I think what separates normal people from shooters, at least just in this context, is the people who have gone off shooting people like this within the last decade were all legitimately insane. The problem with insane people is that they spend almost every moment of their lives preparing for a point where their mind literally stops working like it's supposed to and they finally reach a point where they just can't handle it anymore. It's not quite the same as ending your own life, though. I'll refrain from talking about instances where it is, in this post, for the sake of keeping things clean.
There's all this bad talk, especially in the media, about these shooters and would-be shooters having some kind of mental thing, going on - at least in some cases. The fact of the matter is, though, the kind of trauma a person can handle (who has the insane gene or whatever you want to call it) has what's basically like a threshold. Once that threshold is breached, the person then "officially" becomes insane. A trained doctor, albeit not just any doctor, but the kind who is used to identifying "insane" people, doesn't make this label "officially" though. He makes it without the use of quotation marks. The other fact of the matter is that people who become insane pretty much already are insane, which is the weird part. Like I said, they spend their whole lives preparing for the event of the onset of insanity, but usually unbeknownst to them.

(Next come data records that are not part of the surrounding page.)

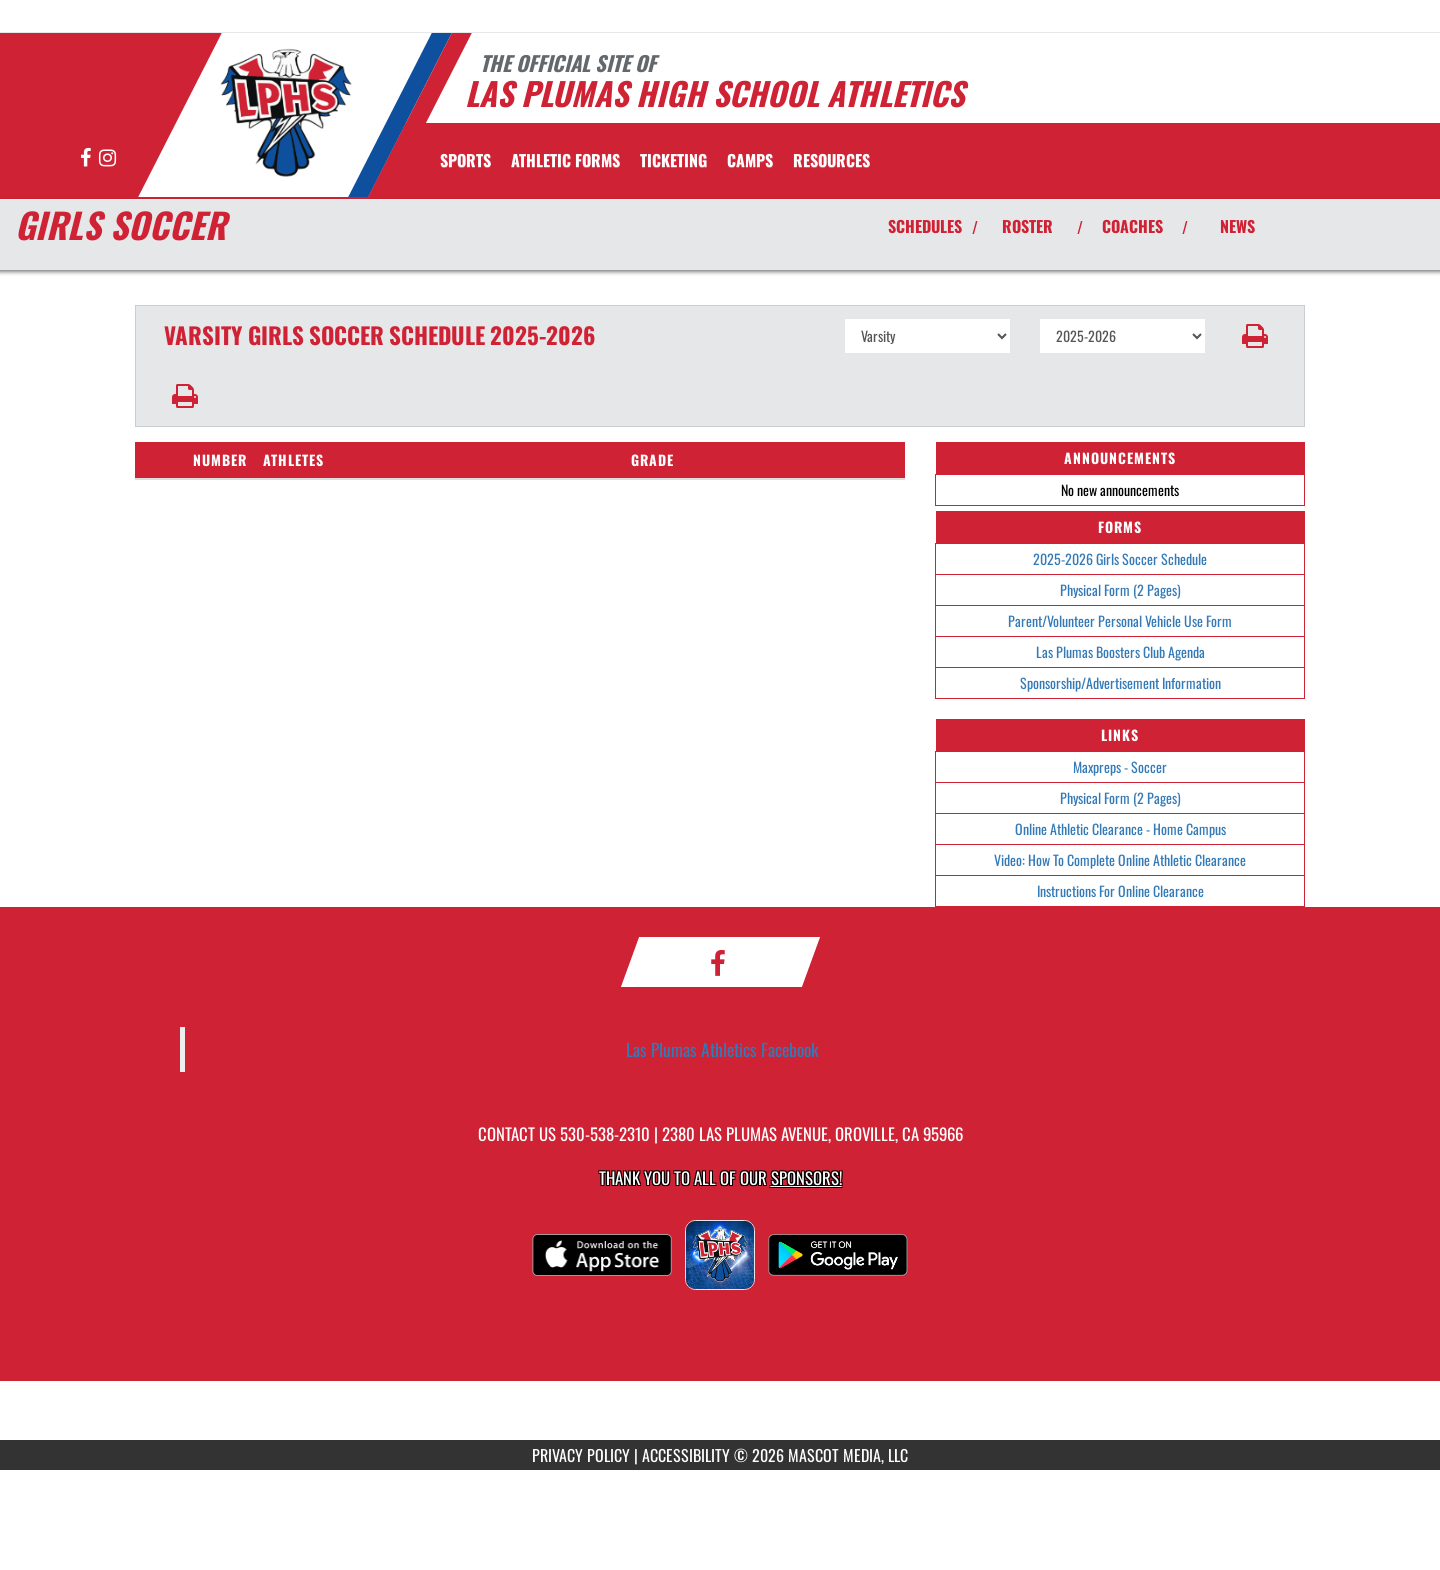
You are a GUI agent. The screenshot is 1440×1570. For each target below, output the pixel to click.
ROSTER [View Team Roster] (1027, 226)
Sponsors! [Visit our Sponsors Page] (806, 1177)
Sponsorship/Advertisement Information (1120, 682)
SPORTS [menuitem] (465, 160)
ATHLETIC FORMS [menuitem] (565, 160)
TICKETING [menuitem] (673, 160)
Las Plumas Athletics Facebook (722, 1049)
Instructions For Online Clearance (1120, 890)
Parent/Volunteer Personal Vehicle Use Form (1120, 620)
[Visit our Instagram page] (107, 158)
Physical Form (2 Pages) (1120, 589)
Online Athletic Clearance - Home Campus (1120, 828)
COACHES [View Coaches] (1132, 226)
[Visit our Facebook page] (87, 158)
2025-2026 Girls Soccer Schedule (1120, 558)
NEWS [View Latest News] (1237, 226)
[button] (1255, 336)
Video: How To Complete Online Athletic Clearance (1120, 859)
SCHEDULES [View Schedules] (925, 226)
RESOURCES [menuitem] (831, 160)
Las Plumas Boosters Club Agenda (1120, 651)
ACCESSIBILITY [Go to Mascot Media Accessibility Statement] (686, 1455)
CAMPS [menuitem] (750, 160)
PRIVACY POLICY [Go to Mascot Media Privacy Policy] (581, 1455)
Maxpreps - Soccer (1120, 766)
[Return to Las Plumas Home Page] (285, 113)
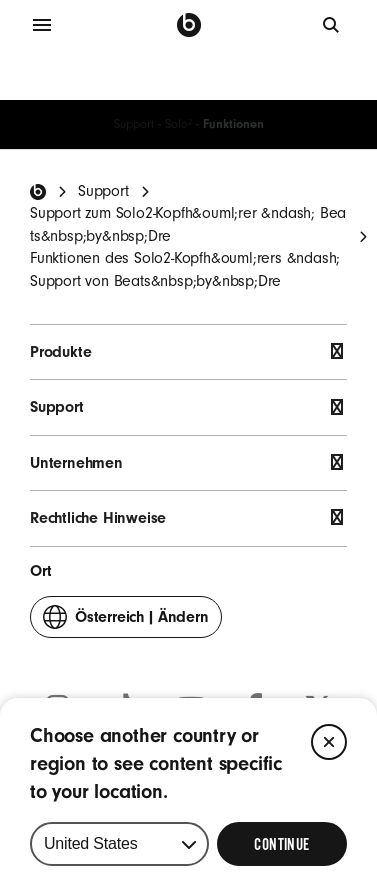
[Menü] (42, 25)
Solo (178, 124)
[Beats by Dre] (189, 25)
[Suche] (332, 25)
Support (134, 124)
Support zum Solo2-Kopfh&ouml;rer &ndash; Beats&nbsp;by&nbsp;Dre (188, 224)
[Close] (329, 742)
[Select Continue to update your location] (282, 844)
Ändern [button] (126, 621)
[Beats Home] (38, 192)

What kind of person sets themselves up for that level of failure, you ask, though. Well. I'm so glad you asked, because that is EXACTLY THE ENTIRE PREMISE SURROUNDING THREADS LIKE THIS!! Fucking gun violence, dude! What else?! Often the guy in a movie who wields a gun is either a villain or a hero and I think where this mainly took off from wasn't dirty fucking dancing. It was Spaghetti Westerns and whatnot.
You guys wanna support your gun-toting shit fine, but where you guys talk about heroics is where I will always draw a thick ass line. And it's not made of chalk either.